Apple et Facebook suppriment du contenu du conspirationniste Alex Jones | Réseaux sociaux

Pierre Vaugeois
Août 7, 2018

Dans ses podcasts, Alex Jones, qui bénéficie d'une large audience aux États-Unis (2,5 millions d'abonnés sur YouTube avant la fermeture de sa chaîne), relaie quotidiennement des théories conspirationnistes. Très controversé, Alex Jones n'hésite pas à publier des hoax en tant qu'informations véritables, ce qui lui vaut les inimitiés d'un grand nombre de personnes; ainsi en 2012, Alex Jones avait osé affirmer que les victimes du massacre de l'école élémentaire de Sandy Hook n'existaient tout simplement pas, et que la tuerie était un simple montage des médias; de nombreux rescapés du massacre de Sandy Hook ont depuis porté plainte contre ces propos jugés diffamatoires.
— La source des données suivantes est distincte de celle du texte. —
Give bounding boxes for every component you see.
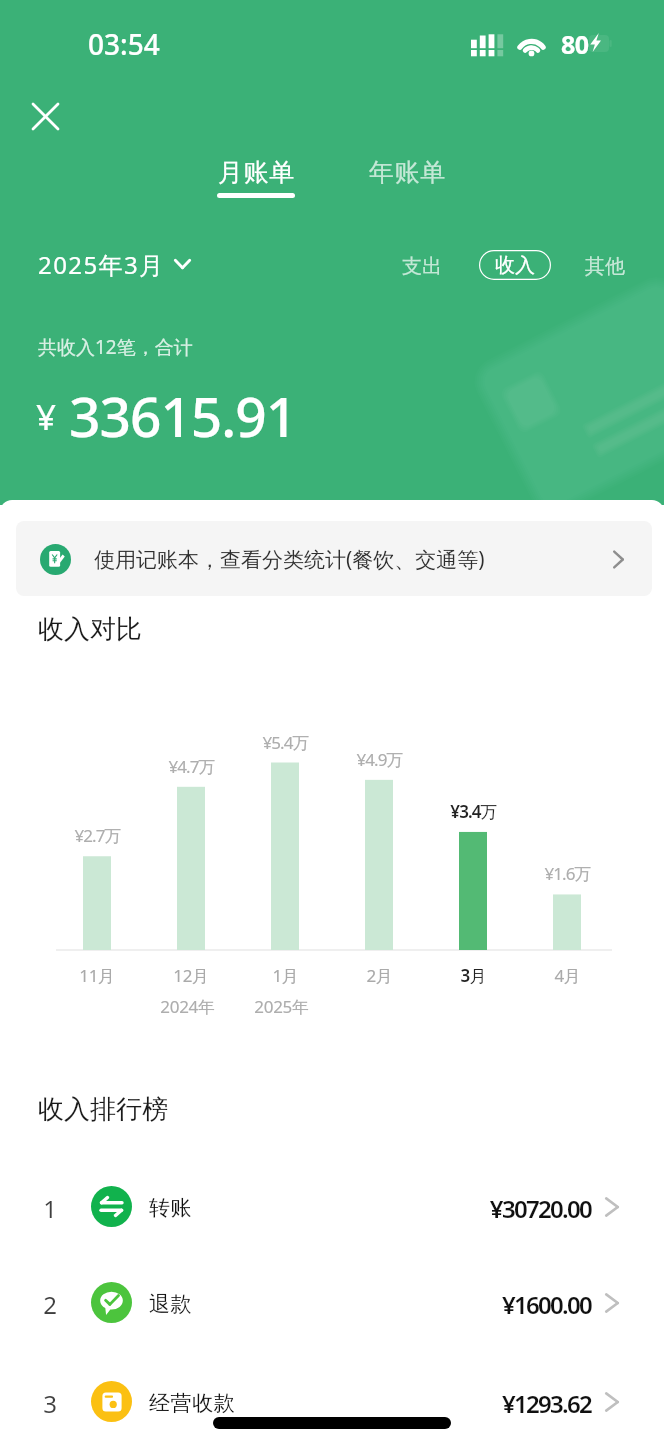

Il y a quelques jours, Facebook a retiré quatre vidéos de pages affiliées à Alex Jones qui violaient le règlement du réseau social sur le discours haineux et le harcèlement, a justifié la plateforme dans un message posté lundi.

" Nous avons été complètement bannis de Facebook, Apple et Spotify ", a constaté lundi Alex Jones depuis son compte Twitter, réseau social sur lequel le polémiste n'a fait l'objet d'aucune restriction. Facebook a tenu à préciser que c'est bien le langage utilisé et pas les thèses véhiculées par l'Américain qui l'a incité à agir.

Apple a retiré d'iTunes des podcasts du conspirationniste américain Alex Jones, un mouvement rapidement suivi par Facebook, YouTube et Spotify sur leur plateforme respective.

Une ligne similaire à celle défendue fin juillet par YouTube, qui avait interdit à Alex Jones d'utiliser la plateforme pour diffuser en direct, faute d'avoir respecté le règlement de la filiale de Google sur le discours haineux et la mise en danger d'enfants.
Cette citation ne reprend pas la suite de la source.